How to Evaluate an Investment Strategy?

The Statistical Way

Investment management is no longer a game exclusive to the rich. As investments become more accessible, more people are taking control of their investment decisions. Therefore, evaluating investment strategies becomes crucial. We live in a world obsessed with absolute returns. When people talk about investment giants, they often mention their annualized returns. However, the risks associated with their strategies are rarely discussed, which is a basic error. Most people with some professional knowledge at least use the Sharpe ratio, a risk-adjusted return measure, to evaluate investment strategies. Another common obsession is with the "two sigma" standard deviation. Why is it called two sigma? Two sigma means having 95% confidence that the strategy's positive returns are real and not randomly generated. What is its significance? Finding a "two sigma" means finding a new source of investment returns, though this statement is not entirely accurate.

While the two sigma standard is not strict enough (we'll discuss this later), standard deviation is indeed more objective than the Sharpe ratio because it considers more comprehensive information. A simple way to calculate standard deviation is:

Standard Deviation=Sharpe Ratio×Years​^(1/2)

For example:

  • If a strategy's Sharpe ratio is 1 and tested for four years, the standard deviation is 2.

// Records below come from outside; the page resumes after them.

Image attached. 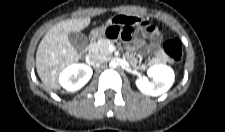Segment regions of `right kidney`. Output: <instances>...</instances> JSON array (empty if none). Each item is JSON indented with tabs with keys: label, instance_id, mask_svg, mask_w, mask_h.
<instances>
[{
	"label": "right kidney",
	"instance_id": "right-kidney-1",
	"mask_svg": "<svg viewBox=\"0 0 225 132\" xmlns=\"http://www.w3.org/2000/svg\"><path fill=\"white\" fill-rule=\"evenodd\" d=\"M93 71L86 64H74L64 69L60 76L59 82L67 91H78L92 77Z\"/></svg>",
	"mask_w": 225,
	"mask_h": 132
}]
</instances>
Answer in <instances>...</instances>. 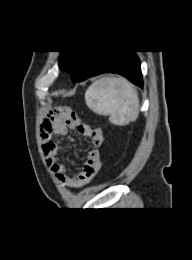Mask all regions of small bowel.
Returning a JSON list of instances; mask_svg holds the SVG:
<instances>
[{"instance_id":"c3829d8e","label":"small bowel","mask_w":192,"mask_h":260,"mask_svg":"<svg viewBox=\"0 0 192 260\" xmlns=\"http://www.w3.org/2000/svg\"><path fill=\"white\" fill-rule=\"evenodd\" d=\"M66 115H54L44 120L41 129L42 148L46 162L57 180L65 187L80 189L90 183L100 168L99 147L103 143V133L81 121L79 116L69 110ZM76 130L78 134L88 137L96 147L88 152L83 167L69 174L66 167L60 162L61 147L55 140L56 136H64L68 130Z\"/></svg>"}]
</instances>
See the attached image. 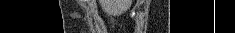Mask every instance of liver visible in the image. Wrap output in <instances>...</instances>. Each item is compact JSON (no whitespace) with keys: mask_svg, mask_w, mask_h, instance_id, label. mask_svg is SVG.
<instances>
[{"mask_svg":"<svg viewBox=\"0 0 235 33\" xmlns=\"http://www.w3.org/2000/svg\"><path fill=\"white\" fill-rule=\"evenodd\" d=\"M102 10L110 15L126 12L131 6V0H99Z\"/></svg>","mask_w":235,"mask_h":33,"instance_id":"liver-1","label":"liver"}]
</instances>
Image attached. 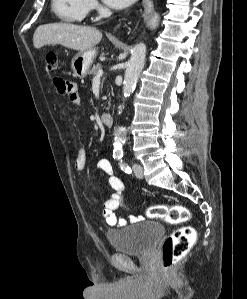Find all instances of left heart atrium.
<instances>
[{
    "instance_id": "left-heart-atrium-1",
    "label": "left heart atrium",
    "mask_w": 247,
    "mask_h": 299,
    "mask_svg": "<svg viewBox=\"0 0 247 299\" xmlns=\"http://www.w3.org/2000/svg\"><path fill=\"white\" fill-rule=\"evenodd\" d=\"M108 6L116 9L128 6L134 0H103Z\"/></svg>"
}]
</instances>
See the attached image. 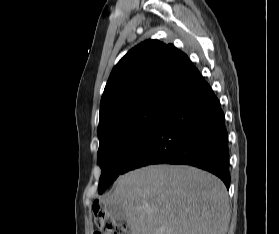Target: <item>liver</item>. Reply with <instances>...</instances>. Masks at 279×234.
I'll return each instance as SVG.
<instances>
[{
    "label": "liver",
    "mask_w": 279,
    "mask_h": 234,
    "mask_svg": "<svg viewBox=\"0 0 279 234\" xmlns=\"http://www.w3.org/2000/svg\"><path fill=\"white\" fill-rule=\"evenodd\" d=\"M103 202L123 207L131 234H224L230 218L224 183L190 166L130 171Z\"/></svg>",
    "instance_id": "1"
}]
</instances>
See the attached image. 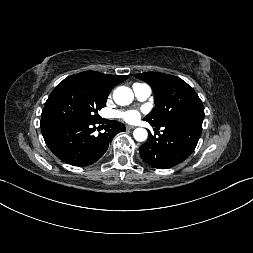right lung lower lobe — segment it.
Listing matches in <instances>:
<instances>
[{"label":"right lung lower lobe","mask_w":253,"mask_h":253,"mask_svg":"<svg viewBox=\"0 0 253 253\" xmlns=\"http://www.w3.org/2000/svg\"><path fill=\"white\" fill-rule=\"evenodd\" d=\"M102 122L52 121L41 123V130L46 145L59 159L74 166H87L102 157L117 133L125 131L124 124L106 120L105 132L94 135L96 125Z\"/></svg>","instance_id":"1"}]
</instances>
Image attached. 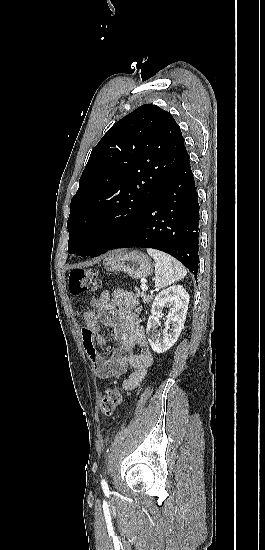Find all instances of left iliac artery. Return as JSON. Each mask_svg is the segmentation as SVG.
I'll use <instances>...</instances> for the list:
<instances>
[{"mask_svg": "<svg viewBox=\"0 0 265 550\" xmlns=\"http://www.w3.org/2000/svg\"><path fill=\"white\" fill-rule=\"evenodd\" d=\"M101 484H102V485H105V484H106V482H105L104 479H102Z\"/></svg>", "mask_w": 265, "mask_h": 550, "instance_id": "left-iliac-artery-1", "label": "left iliac artery"}]
</instances>
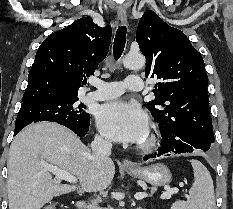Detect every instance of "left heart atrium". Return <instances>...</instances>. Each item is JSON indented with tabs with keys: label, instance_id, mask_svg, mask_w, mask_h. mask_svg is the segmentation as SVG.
I'll use <instances>...</instances> for the list:
<instances>
[{
	"label": "left heart atrium",
	"instance_id": "obj_1",
	"mask_svg": "<svg viewBox=\"0 0 233 209\" xmlns=\"http://www.w3.org/2000/svg\"><path fill=\"white\" fill-rule=\"evenodd\" d=\"M96 122L106 137L119 142H140L148 132L147 116L140 106L122 100L101 105Z\"/></svg>",
	"mask_w": 233,
	"mask_h": 209
}]
</instances>
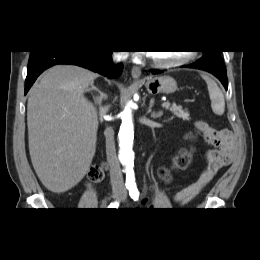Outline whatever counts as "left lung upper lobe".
Returning <instances> with one entry per match:
<instances>
[{"label": "left lung upper lobe", "instance_id": "left-lung-upper-lobe-1", "mask_svg": "<svg viewBox=\"0 0 260 260\" xmlns=\"http://www.w3.org/2000/svg\"><path fill=\"white\" fill-rule=\"evenodd\" d=\"M203 52H204V55H207V54L220 55L219 51H203Z\"/></svg>", "mask_w": 260, "mask_h": 260}]
</instances>
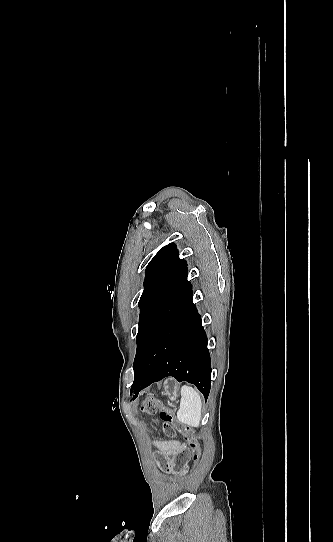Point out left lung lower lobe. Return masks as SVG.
I'll list each match as a JSON object with an SVG mask.
<instances>
[{"label":"left lung lower lobe","mask_w":333,"mask_h":542,"mask_svg":"<svg viewBox=\"0 0 333 542\" xmlns=\"http://www.w3.org/2000/svg\"><path fill=\"white\" fill-rule=\"evenodd\" d=\"M201 316L192 302V291L166 321L149 345L140 370L134 375L131 394L167 376L193 383L207 399L211 386V358Z\"/></svg>","instance_id":"0a47b994"}]
</instances>
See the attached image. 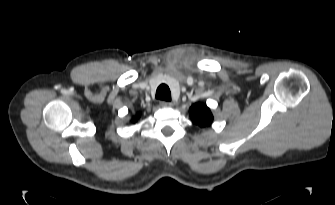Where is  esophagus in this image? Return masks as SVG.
<instances>
[{"mask_svg":"<svg viewBox=\"0 0 335 205\" xmlns=\"http://www.w3.org/2000/svg\"><path fill=\"white\" fill-rule=\"evenodd\" d=\"M160 106H161V107H165V108H167V107H171V106H172V103L169 102V101H161V102H160Z\"/></svg>","mask_w":335,"mask_h":205,"instance_id":"1","label":"esophagus"}]
</instances>
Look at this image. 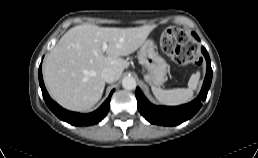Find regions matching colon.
I'll return each mask as SVG.
<instances>
[{"label": "colon", "mask_w": 258, "mask_h": 158, "mask_svg": "<svg viewBox=\"0 0 258 158\" xmlns=\"http://www.w3.org/2000/svg\"><path fill=\"white\" fill-rule=\"evenodd\" d=\"M189 36L182 27H171L164 31L160 39L161 50L175 63L197 65L199 59L189 44Z\"/></svg>", "instance_id": "5ec220e1"}]
</instances>
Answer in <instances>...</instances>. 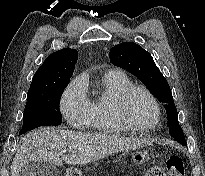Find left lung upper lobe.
<instances>
[{
    "mask_svg": "<svg viewBox=\"0 0 205 176\" xmlns=\"http://www.w3.org/2000/svg\"><path fill=\"white\" fill-rule=\"evenodd\" d=\"M111 62L138 77L159 101L165 103L170 135L182 145H187L178 123L177 109L170 86L156 66L151 54L140 45L125 42L114 46L109 54Z\"/></svg>",
    "mask_w": 205,
    "mask_h": 176,
    "instance_id": "5c2ea615",
    "label": "left lung upper lobe"
}]
</instances>
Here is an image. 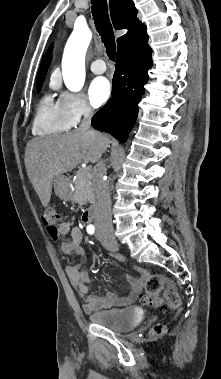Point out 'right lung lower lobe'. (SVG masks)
Masks as SVG:
<instances>
[{
  "instance_id": "right-lung-lower-lobe-1",
  "label": "right lung lower lobe",
  "mask_w": 221,
  "mask_h": 379,
  "mask_svg": "<svg viewBox=\"0 0 221 379\" xmlns=\"http://www.w3.org/2000/svg\"><path fill=\"white\" fill-rule=\"evenodd\" d=\"M151 53L146 29L118 46L112 98L93 116L95 129L110 133L121 142L126 140L153 65Z\"/></svg>"
}]
</instances>
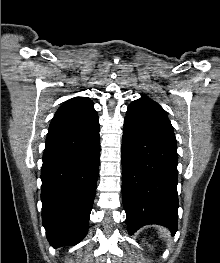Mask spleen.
I'll use <instances>...</instances> for the list:
<instances>
[{"label":"spleen","instance_id":"3e777b00","mask_svg":"<svg viewBox=\"0 0 220 263\" xmlns=\"http://www.w3.org/2000/svg\"><path fill=\"white\" fill-rule=\"evenodd\" d=\"M158 233L160 234V237H162V238H168V240H169V232H168L167 229L162 228V227H159V228H158Z\"/></svg>","mask_w":220,"mask_h":263}]
</instances>
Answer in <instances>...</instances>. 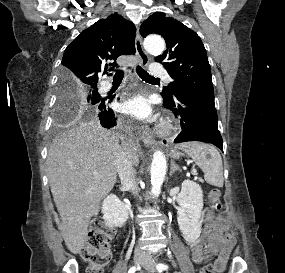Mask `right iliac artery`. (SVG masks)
I'll use <instances>...</instances> for the list:
<instances>
[{"mask_svg": "<svg viewBox=\"0 0 285 273\" xmlns=\"http://www.w3.org/2000/svg\"><path fill=\"white\" fill-rule=\"evenodd\" d=\"M137 267L136 266H133L129 269L128 273H135Z\"/></svg>", "mask_w": 285, "mask_h": 273, "instance_id": "82829eb1", "label": "right iliac artery"}]
</instances>
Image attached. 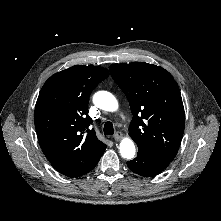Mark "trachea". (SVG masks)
<instances>
[{
	"mask_svg": "<svg viewBox=\"0 0 221 221\" xmlns=\"http://www.w3.org/2000/svg\"><path fill=\"white\" fill-rule=\"evenodd\" d=\"M104 135H113L114 134V128L113 124L110 121H107L103 128Z\"/></svg>",
	"mask_w": 221,
	"mask_h": 221,
	"instance_id": "3493384b",
	"label": "trachea"
}]
</instances>
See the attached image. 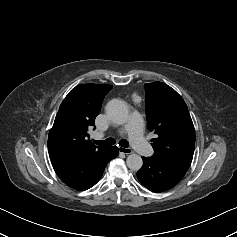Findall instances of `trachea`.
Listing matches in <instances>:
<instances>
[{"mask_svg":"<svg viewBox=\"0 0 237 237\" xmlns=\"http://www.w3.org/2000/svg\"><path fill=\"white\" fill-rule=\"evenodd\" d=\"M95 144L102 145V146H111L115 144V140L113 138H107L106 140L95 141ZM119 145L122 147H128L129 143L127 140L122 139L119 141Z\"/></svg>","mask_w":237,"mask_h":237,"instance_id":"trachea-1","label":"trachea"}]
</instances>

  • If a strategy's Sharpe ratio is 2 and tested for four years, the standard deviation is 4.

  • If a strategy's Sharpe ratio is 1 and tested for nine years, the standard deviation is 3.

This evaluation method aligns with criticisms of the Sharpe ratio by some investment giants. For example, Cliff Asness often complains that people evaluate strategies based on ten years of data, only looking at the Sharpe ratio. Thus, the standard deviation method appears more objective. What is the standard deviation of common strategies? Let's take four strategies: trend, value, growth, and market index.

Over an 87-year test period, the standard deviations for the four strategies are 6.16, 3.82, 3.45, and 3.82, respectively. These are much higher than 2, suggesting that achieving "two sigma" is not particularly difficult. The four strategies seem impressive, indicating that long-term returns are positive using these investment approaches. This might seem trivial, but it's significant for some, especially those who believe in the "seven losses, two break even, one gain" theory about stock market investments. Even simple long-term index holding has a minimal chance of loss.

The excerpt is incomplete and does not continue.